La déclaration de Kim Yo Jong rejetant la possibilité de pourparlers sur la dénucléarisation est intervenue quelques jours après que la Maison Blanche a déclaré que le président Donald Trump et Xi avaient réaffirmé leur engagement en faveur de la « dénucléarisation complète de la péninsule coréenne » lors de leur sommet à Pékin le mois dernier. Elle a qualifié la divulgation américaine de « fausses informations » et d'« absurdité fictive ».
La dernière fois que l'économie nord-coréenne a connu une croissance comparable, c'était en 2016, avant que les sanctions internationales ne soient renforcées en réponse aux progrès nucléaires du pays.
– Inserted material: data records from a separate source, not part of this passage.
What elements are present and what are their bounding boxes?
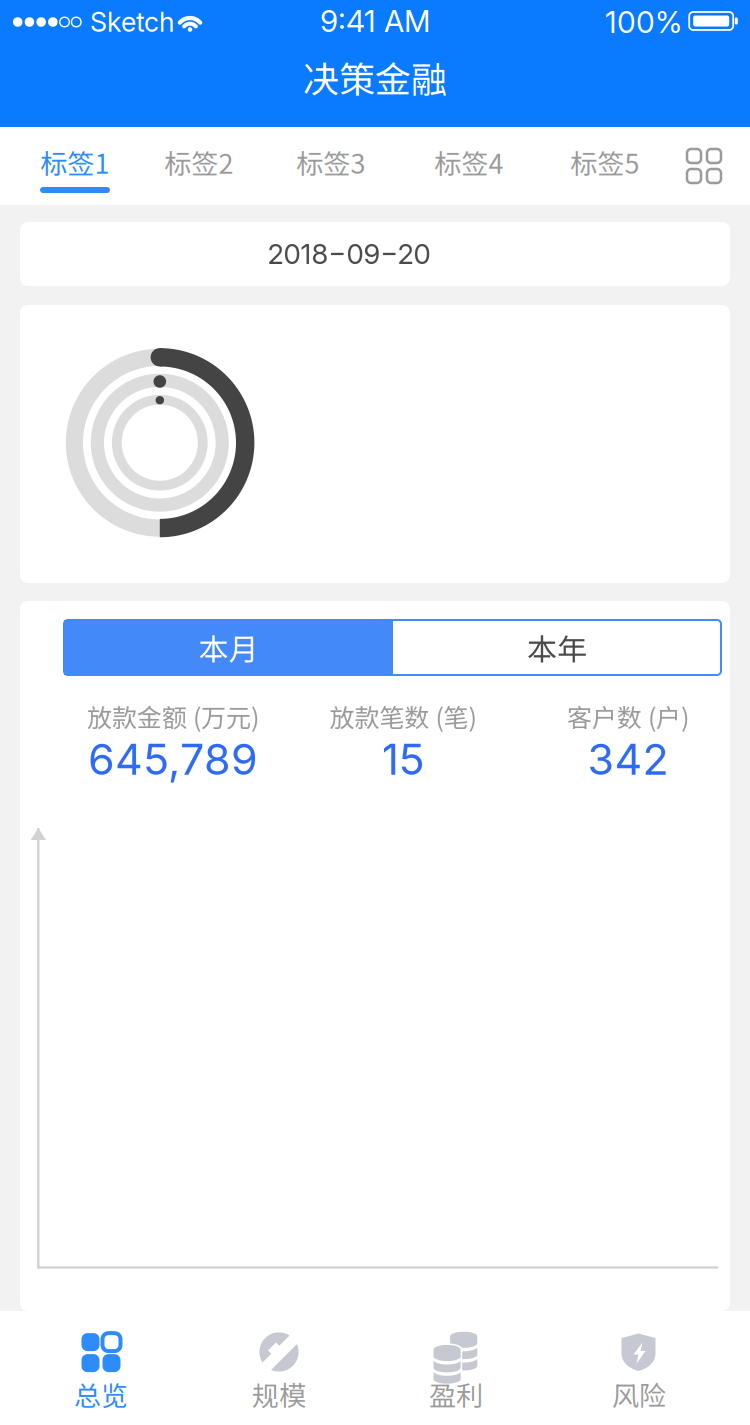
button[interactable]: 风险 [554,1311,724,1425]
staticText: 总览 [74,1374,128,1414]
staticText: 盈利 [429,1374,483,1414]
button[interactable]: 规模 [194,1311,364,1425]
staticText: 放款笔数 (笔) [330,698,476,734]
staticText: 本年 [527,626,587,669]
staticText: 100% [605,4,682,40]
button[interactable]: 标签2 [139,127,259,205]
staticText: 决策金融 [303,51,447,103]
button[interactable]: All tabs [672,127,736,205]
staticText: 15 [382,733,424,785]
staticText: 风险 [612,1374,666,1414]
staticText: 9:41 AM [320,3,430,39]
staticText: 标签5 [570,142,640,182]
staticText: 标签3 [296,142,366,182]
button[interactable]: 标签3 [271,127,391,205]
staticText: 放款金额 (万元) [87,698,259,734]
staticText: Sketch [90,6,175,38]
button[interactable]: 标签5 [545,127,665,205]
button[interactable]: 标签1 [15,127,135,205]
staticText: 本月 [198,626,258,669]
button[interactable]: 标签4 [409,127,529,205]
button[interactable]: 本年 [393,620,721,675]
staticText: 342 [588,733,668,785]
staticText: 标签1 [40,142,110,182]
button[interactable]: 总览 [16,1311,186,1425]
staticText: 规模 [252,1374,306,1414]
staticText: 标签2 [164,142,234,182]
staticText: 645,789 [88,733,258,785]
button[interactable]: 本月 [64,620,393,675]
staticText: 客户数 (户) [567,698,689,734]
button[interactable]: 盈利 [371,1311,541,1425]
staticText: 标签4 [434,142,504,182]
staticText: 2018−09−20 [268,237,430,271]
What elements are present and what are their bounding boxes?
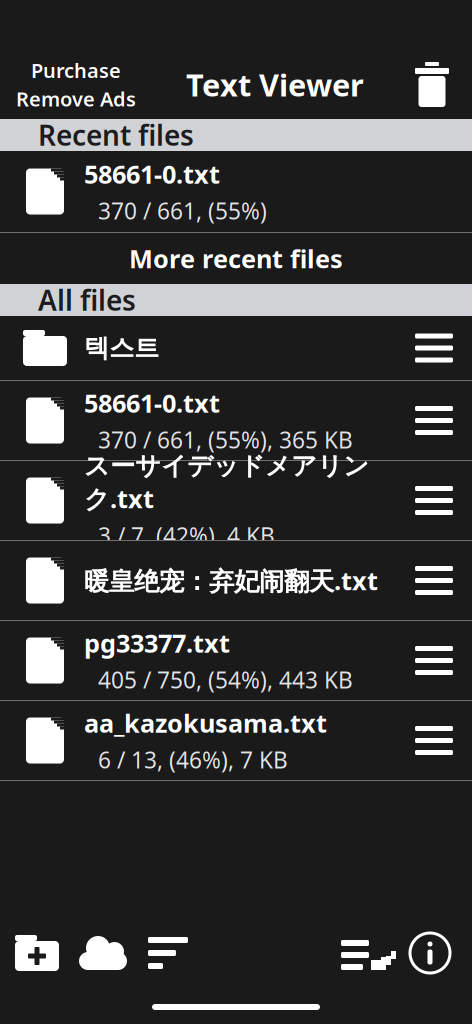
button[interactable]: Purchase <box>6 51 146 118</box>
staticText: 370 / 661, (55%), 365 KB <box>98 425 353 455</box>
staticText: More recent files <box>129 242 343 275</box>
button[interactable]: 暖皇绝宠：弃妃闹翻天.txt <box>0 541 472 620</box>
staticText: pg33377.txt <box>84 626 230 660</box>
staticText: スーサイデッドメアリンク.txt <box>84 451 369 515</box>
button[interactable]: Info <box>402 927 458 979</box>
button[interactable]: Delete <box>404 58 460 112</box>
button[interactable]: Sort <box>136 927 202 979</box>
button[interactable]: Select files <box>336 927 402 979</box>
staticText: 6 / 13, (46%), 7 KB <box>98 745 288 775</box>
staticText: Text Viewer <box>186 64 364 105</box>
staticText: Purchase <box>31 57 121 84</box>
staticText: 3 / 7, (42%), 4 KB <box>98 520 275 550</box>
staticText: Remove Ads <box>16 86 136 112</box>
button[interactable]: スーサイデッドメアリンク.txt <box>0 461 472 540</box>
button[interactable]: New folder <box>4 927 70 979</box>
staticText: All files <box>38 281 136 319</box>
staticText: 370 / 661, (55%) <box>98 196 267 226</box>
button[interactable]: Cloud storage <box>70 927 136 979</box>
staticText: 405 / 750, (54%), 443 KB <box>98 665 353 695</box>
staticText: 58661-0.txt <box>84 157 220 191</box>
staticText: Recent files <box>38 116 194 154</box>
button[interactable]: pg33377.txt <box>0 621 472 700</box>
button[interactable]: 58661-0.txt <box>0 381 472 460</box>
staticText: 58661-0.txt <box>84 386 220 420</box>
staticText: aa_kazokusama.txt <box>84 706 327 740</box>
button[interactable]: 58661-0.txt <box>0 151 472 232</box>
button[interactable]: More recent files <box>0 233 472 284</box>
button[interactable]: 텍스트 <box>0 316 472 380</box>
staticText: 텍스트 <box>84 332 159 364</box>
button[interactable]: aa_kazokusama.txt <box>0 701 472 780</box>
staticText: 暖皇绝宠：弃妃闹翻天.txt <box>84 564 378 597</box>
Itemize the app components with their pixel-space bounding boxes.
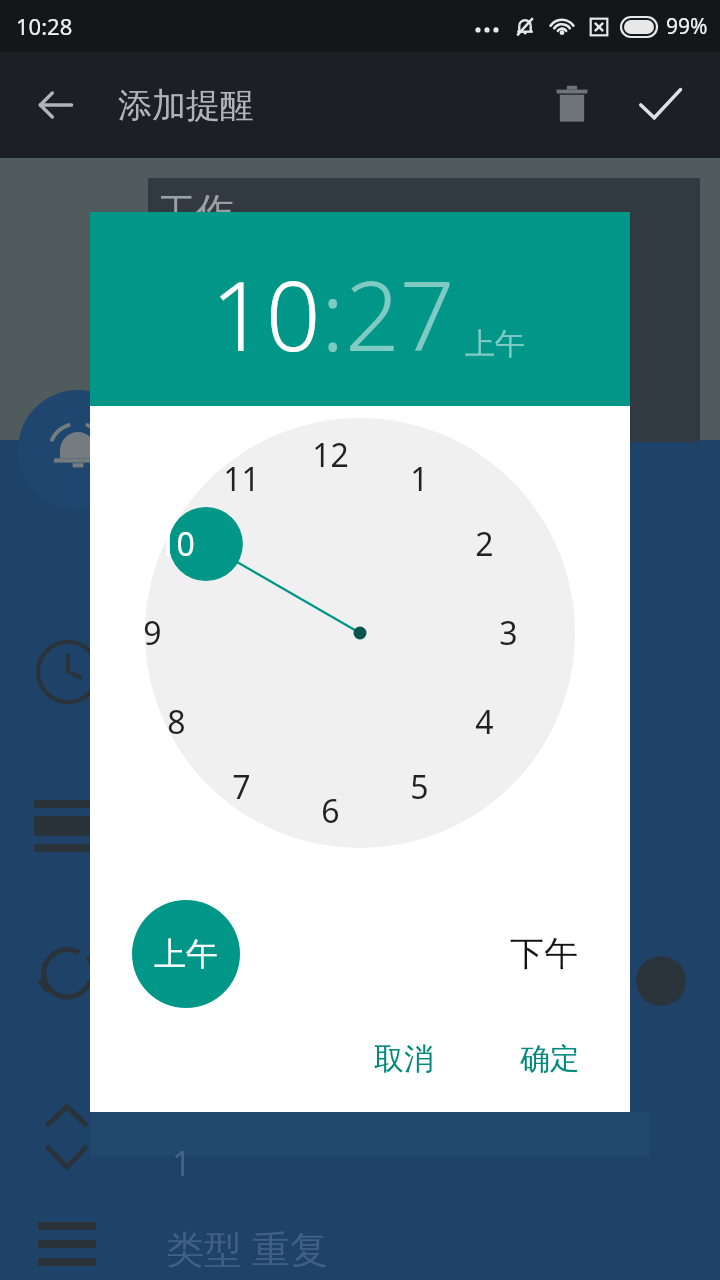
button[interactable]: 8 xyxy=(146,692,206,752)
staticText: 7 xyxy=(232,765,251,809)
button[interactable]: 2 xyxy=(454,514,514,574)
staticText: 工作 xyxy=(158,188,234,236)
button[interactable]: 7 xyxy=(211,757,271,817)
button[interactable]: 取消 xyxy=(354,1026,454,1092)
staticText: 下午 xyxy=(510,932,578,975)
button[interactable]: Delete xyxy=(540,73,604,137)
staticText: : xyxy=(321,248,345,379)
staticText: 12 xyxy=(312,433,349,477)
button[interactable]: 10 xyxy=(211,248,321,379)
staticText: 1 xyxy=(172,1140,192,1186)
button[interactable]: 9 xyxy=(122,603,182,663)
staticText: 10:28 xyxy=(16,11,73,41)
button[interactable]: Done xyxy=(628,73,692,137)
button[interactable]: 27 xyxy=(345,248,455,379)
button[interactable]: Back xyxy=(22,71,90,139)
staticText: 1 xyxy=(410,457,429,501)
button[interactable]: 6 xyxy=(300,781,360,841)
staticText: 8 xyxy=(167,700,186,744)
staticText: 9 xyxy=(143,611,162,655)
button[interactable]: 5 xyxy=(389,757,449,817)
staticText: 上午 xyxy=(465,325,525,363)
staticText: 添加提醒 xyxy=(118,84,254,127)
staticText: 6 xyxy=(321,789,340,833)
staticText: 11 xyxy=(223,457,260,501)
button[interactable]: 12 xyxy=(300,425,360,485)
button[interactable]: 上午 xyxy=(132,900,240,1008)
button[interactable]: 4 xyxy=(454,692,514,752)
staticText: 上午 xyxy=(154,934,218,974)
button[interactable]: 3 xyxy=(478,603,538,663)
button[interactable]: 11 xyxy=(211,449,271,509)
button[interactable]: 1 xyxy=(389,449,449,509)
staticText: 4 xyxy=(475,700,494,744)
button[interactable]: 下午 xyxy=(500,926,588,981)
staticText: 99% xyxy=(666,12,708,41)
staticText: 取消 xyxy=(374,1040,434,1078)
staticText: 5 xyxy=(410,765,429,809)
staticText: 确定 xyxy=(520,1040,580,1078)
staticText: 类型 重复 xyxy=(166,1222,328,1274)
button[interactable]: Reminder xyxy=(18,390,138,510)
staticText: 3 xyxy=(499,611,518,655)
button[interactable]: 确定 xyxy=(500,1026,600,1092)
button[interactable]: 10 xyxy=(146,514,206,574)
staticText: 10 xyxy=(158,522,195,566)
staticText: 2 xyxy=(475,522,494,566)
Cette période de croissance antérieure était largement tirée par les exportations de charbon vers la Chine — un canal qui a depuis été remplacé par les ventes d'armes à la Russie et un plus large éventail de biens de consommation et de composants chinois.
Pour Washington, les progrès économiques assombrissent la perspective d'un accord nucléaire, car les États-Unis ont historiquement offert un allégement des sanctions ou des incitations économiques pour amener Pyongyang à geler ou à réduire ses programmes d'armement. Avec l'économie nord-coréenne qui croît désormais grâce aux pétrodollars russes et au commerce chinois, cet effet de levier s'est considérablement érodé.